This topic provides an overview of the Security Analytics Core database. The Security Analytics Core services contain a proprietary database developed specifically for use within the Security Analytics suite of products. It bears little resemblance to traditional relational databases, and is not based on any off-the-shelf database technology. As such, many users find that there is a steep learning curve to understanding how the Core database works, and how to make best use of it. The purpose of this guide is to help Security Analytics users understand the database and use it to its fullest potential.
As a System Administrator, you can use this information to help plan your Security Analytics deployment, and to tune it for best performance. As an Analyst, you can use this guide to structure your analysis in ways that will return reports faster. As a Content Developer, you can use this guide to help write content that will be processed efficiently by the database system.
Security Analytics Products Covered by this Guide
This guide covers the capabilities of Security Analytics 10.6. The following Security Analytics components contain the Core database:
- Log Decoder
Definitions for terms that are used throughout this document are presented here. The terms are listed in the order in which they enter the Security Analytics system:
- Packet DB: The packet database contains the raw captured data. On a Decoder, the packet database contains packets as captured from the network. Log Decoders use the packet database to store raw logs. The raw data stored in the packet database is accessible by a Packet ID, however, this ID is typically never visible to the end user.
- Packet ID: A number used to uniquely identify a packet or log in a packet database.
- Meta DB: The meta database contains items of information that are extracted by a Decoder or Log Decoder from the raw data stream. Parsers, rules, or feeds can generate meta items.
- Meta ID: A number used to uniquely identify a meta item in the meta database.
- Meta Key: A name used to classify the type of each meta item. Common meta keys include ip.src, time, or service.
- Meta Value: Each meta item contains a value. The value is what each parser, feed, or rule generates.
- Session DB: The session database contains information that ties the packet and meta items together into sessions.
- Session: On a packet Decoder, a session represents a single logical network stream. For example, a TCP/IP connection is one session. On a Log Decoder, each log event is one session. Each session contains the references to all the Packet IDs and Meta IDs that refer to the session.
- Session ID: A number used to uniquely identify sessions in the Session DB.
- Index: The index is a collection of files that provides a way to look up Session IDs using Meta Values.
- Core Database: This refers to the combination of the Packet, Meta, Session, and Index.
For syntax definitions, this document uses EBNF grammar definitions.
Security Analytics Core Database History
NetWitness developed the Security Analytics Core database for use in packet capture systems. Early in the history of NetWitness, developers identified that existing database technologies would not be able to keep up with the high ingest rate inherent in full packet capture. Contemporary database technologies were not anywhere close to being able to keep up with capturing the number of sessions received every second, much less sorting every packet. Likewise, the volume of data meant that packet storage would need to be discarded and reused just as quickly as it was consumed. This was also a weakness of databases at the time. Thus, NetWitness created a database consisting of the packet, session, and meta databases.
In order to provide the analytical capabilities of NetWitness Investigator, a meta index was added to the NetWitness database. The index shared the same design goals as the original databases. It was designed to sustain a very high insert rate into a high number of very large indices.
The index has evolved considerably over the years. Early versions of the index were only capable of providing summary estimates about how many unique meta values were present in the meta database. Other versions have had great challenges in meeting acceptable query performance. For example, NetWitness 9.0 more frequently measured report times in minutes rather than seconds. The current version of the index is derived from the NetWitness 9.0 index, but has evolved considerably in order to meet performance expectations and to add new features.

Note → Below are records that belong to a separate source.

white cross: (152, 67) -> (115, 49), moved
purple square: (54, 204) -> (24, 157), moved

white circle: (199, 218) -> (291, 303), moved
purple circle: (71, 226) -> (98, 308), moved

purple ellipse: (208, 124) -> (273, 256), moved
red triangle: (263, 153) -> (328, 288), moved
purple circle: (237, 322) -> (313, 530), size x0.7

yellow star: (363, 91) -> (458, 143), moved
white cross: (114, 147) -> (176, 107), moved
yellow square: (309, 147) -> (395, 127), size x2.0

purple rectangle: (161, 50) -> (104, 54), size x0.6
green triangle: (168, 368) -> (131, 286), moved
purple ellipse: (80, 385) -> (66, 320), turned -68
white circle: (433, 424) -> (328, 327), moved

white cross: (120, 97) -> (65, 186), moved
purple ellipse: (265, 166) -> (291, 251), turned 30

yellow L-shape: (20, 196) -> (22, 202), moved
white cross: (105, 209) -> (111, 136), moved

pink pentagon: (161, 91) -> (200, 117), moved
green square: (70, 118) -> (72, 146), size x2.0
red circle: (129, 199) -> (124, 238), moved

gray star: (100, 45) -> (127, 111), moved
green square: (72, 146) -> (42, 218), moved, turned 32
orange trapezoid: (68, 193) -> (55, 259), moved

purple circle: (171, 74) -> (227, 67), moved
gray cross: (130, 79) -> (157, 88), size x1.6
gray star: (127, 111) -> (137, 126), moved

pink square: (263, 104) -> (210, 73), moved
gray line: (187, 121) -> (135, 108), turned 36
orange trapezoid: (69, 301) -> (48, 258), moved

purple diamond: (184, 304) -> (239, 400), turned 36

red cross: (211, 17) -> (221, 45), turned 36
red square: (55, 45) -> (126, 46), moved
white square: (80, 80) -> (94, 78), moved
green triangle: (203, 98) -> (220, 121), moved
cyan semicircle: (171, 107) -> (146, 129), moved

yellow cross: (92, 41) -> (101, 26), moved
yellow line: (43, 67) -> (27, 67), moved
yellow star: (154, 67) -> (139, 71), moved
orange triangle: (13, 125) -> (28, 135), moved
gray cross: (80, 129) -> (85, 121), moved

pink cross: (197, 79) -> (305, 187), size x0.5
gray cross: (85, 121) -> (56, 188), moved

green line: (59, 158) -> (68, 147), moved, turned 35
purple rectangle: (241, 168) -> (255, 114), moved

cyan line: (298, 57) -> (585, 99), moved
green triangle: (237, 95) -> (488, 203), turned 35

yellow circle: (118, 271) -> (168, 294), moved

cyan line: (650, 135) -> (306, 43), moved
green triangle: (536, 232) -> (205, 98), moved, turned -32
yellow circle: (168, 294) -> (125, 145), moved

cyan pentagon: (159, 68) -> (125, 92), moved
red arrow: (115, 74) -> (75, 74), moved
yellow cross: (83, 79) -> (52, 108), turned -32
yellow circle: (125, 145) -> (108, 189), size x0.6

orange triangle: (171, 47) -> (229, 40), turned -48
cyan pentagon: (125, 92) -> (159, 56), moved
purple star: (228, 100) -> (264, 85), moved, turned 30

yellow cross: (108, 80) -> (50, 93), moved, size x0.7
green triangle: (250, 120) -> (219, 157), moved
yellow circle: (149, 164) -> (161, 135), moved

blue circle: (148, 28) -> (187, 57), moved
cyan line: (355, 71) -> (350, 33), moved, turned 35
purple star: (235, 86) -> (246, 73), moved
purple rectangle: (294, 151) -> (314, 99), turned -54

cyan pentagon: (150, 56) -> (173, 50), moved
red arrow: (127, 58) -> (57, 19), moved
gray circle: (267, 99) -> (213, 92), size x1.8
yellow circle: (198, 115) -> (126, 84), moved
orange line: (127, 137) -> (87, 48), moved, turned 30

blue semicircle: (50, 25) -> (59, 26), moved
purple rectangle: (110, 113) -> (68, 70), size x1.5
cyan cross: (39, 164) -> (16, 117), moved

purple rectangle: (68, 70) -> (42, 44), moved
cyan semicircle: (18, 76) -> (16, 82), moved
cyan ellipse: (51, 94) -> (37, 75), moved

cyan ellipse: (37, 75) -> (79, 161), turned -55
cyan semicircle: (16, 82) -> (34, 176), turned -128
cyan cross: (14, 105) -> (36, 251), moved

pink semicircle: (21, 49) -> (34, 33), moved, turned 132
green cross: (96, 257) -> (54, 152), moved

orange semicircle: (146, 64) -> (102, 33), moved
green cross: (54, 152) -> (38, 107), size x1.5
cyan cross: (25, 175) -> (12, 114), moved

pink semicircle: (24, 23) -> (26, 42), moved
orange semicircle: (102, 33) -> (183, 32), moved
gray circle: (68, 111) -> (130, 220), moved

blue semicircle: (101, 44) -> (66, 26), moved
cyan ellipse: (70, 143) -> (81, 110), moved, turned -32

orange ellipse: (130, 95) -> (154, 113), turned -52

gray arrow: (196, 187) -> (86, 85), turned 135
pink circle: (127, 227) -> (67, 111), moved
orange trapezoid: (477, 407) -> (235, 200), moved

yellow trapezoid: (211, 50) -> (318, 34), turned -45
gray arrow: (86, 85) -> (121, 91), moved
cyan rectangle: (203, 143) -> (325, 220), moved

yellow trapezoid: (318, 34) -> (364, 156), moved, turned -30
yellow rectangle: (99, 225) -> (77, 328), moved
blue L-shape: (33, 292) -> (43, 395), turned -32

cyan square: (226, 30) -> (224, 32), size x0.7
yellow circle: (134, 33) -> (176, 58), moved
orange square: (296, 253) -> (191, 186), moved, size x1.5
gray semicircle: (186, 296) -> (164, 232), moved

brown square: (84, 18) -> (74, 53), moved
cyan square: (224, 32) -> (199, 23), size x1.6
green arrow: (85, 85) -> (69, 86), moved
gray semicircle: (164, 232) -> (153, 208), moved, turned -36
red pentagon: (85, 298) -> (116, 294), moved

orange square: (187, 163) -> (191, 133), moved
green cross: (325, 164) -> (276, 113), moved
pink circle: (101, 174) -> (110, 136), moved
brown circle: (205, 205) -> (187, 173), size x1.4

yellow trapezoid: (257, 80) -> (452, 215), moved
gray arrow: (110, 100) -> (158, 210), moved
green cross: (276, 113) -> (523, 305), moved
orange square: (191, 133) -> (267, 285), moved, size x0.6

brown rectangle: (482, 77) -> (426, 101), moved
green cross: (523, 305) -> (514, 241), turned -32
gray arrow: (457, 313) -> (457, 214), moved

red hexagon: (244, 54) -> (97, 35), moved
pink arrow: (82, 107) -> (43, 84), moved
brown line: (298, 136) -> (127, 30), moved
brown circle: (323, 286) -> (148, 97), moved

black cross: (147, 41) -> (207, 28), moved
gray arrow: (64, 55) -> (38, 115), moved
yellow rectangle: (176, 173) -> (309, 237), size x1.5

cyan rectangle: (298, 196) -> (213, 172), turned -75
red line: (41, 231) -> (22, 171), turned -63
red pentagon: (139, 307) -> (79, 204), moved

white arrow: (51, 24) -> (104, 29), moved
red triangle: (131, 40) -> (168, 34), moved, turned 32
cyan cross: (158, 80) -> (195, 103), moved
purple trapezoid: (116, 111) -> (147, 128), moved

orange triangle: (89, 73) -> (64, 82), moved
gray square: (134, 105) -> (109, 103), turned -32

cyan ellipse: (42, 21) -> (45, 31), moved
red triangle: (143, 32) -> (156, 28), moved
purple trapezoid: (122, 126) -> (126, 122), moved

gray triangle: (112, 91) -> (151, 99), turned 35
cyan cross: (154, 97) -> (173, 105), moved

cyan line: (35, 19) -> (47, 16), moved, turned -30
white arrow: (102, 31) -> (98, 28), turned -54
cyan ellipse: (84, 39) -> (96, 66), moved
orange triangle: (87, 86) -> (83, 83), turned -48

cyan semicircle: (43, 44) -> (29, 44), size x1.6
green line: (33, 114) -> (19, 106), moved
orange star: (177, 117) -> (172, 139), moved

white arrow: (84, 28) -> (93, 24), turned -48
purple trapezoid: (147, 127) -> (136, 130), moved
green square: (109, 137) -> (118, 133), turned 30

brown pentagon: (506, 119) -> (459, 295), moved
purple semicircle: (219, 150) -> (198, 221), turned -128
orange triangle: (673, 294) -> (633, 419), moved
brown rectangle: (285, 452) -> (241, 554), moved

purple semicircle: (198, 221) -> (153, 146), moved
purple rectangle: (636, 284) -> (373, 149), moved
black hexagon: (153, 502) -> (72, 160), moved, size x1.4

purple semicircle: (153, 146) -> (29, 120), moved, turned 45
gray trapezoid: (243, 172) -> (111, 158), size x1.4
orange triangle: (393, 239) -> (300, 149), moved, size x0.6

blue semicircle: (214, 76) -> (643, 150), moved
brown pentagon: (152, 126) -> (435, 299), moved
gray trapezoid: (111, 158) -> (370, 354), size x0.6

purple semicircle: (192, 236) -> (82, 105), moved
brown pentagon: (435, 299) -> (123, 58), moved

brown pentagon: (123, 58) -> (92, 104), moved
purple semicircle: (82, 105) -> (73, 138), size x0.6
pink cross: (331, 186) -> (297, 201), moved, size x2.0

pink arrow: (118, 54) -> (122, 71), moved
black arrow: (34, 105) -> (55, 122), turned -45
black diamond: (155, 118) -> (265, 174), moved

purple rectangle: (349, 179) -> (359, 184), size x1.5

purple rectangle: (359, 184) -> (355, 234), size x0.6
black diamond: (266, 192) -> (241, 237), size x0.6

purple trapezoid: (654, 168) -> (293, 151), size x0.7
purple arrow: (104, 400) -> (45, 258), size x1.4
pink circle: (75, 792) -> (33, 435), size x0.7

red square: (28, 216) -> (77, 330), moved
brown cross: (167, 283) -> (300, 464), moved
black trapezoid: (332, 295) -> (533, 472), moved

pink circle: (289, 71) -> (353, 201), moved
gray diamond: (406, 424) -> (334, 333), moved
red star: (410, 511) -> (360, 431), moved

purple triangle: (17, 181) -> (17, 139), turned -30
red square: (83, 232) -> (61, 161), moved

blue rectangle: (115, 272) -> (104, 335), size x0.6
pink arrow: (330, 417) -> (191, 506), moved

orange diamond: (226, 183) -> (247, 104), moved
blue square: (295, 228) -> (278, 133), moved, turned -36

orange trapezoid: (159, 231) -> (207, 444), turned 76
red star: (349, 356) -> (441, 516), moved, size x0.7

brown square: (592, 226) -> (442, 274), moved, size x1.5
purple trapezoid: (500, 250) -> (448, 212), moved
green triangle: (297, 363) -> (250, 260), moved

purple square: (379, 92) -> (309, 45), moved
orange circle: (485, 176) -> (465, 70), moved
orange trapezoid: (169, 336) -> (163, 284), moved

Core Database Strengths and Weaknesses
- High sustained insert rates, without needing down time for bulk inserts.
- Decent query performance simultaneous with high insert rates.
- Automatic cleanup and rollover of old data with minimal fragmentation.
- Extremely high number of meta value indices: more than 100 enabled by default on a Concentrator.
- Ability to scale to Petabyte database sizes and Terabyte index sizes within a single node.
- Using meta key-value pairs, it is very flexible for storing arbitrary meta items within a session. Thus a session can be used to represent nearly any kind of data record.
- The query functionality is limited and low level.
- The packet, meta, and session DB schema is fixed, and all customization is done through custom meta keys and values.
- The database provides no transaction atomicity guarantees as you might expect to find in a SQL database.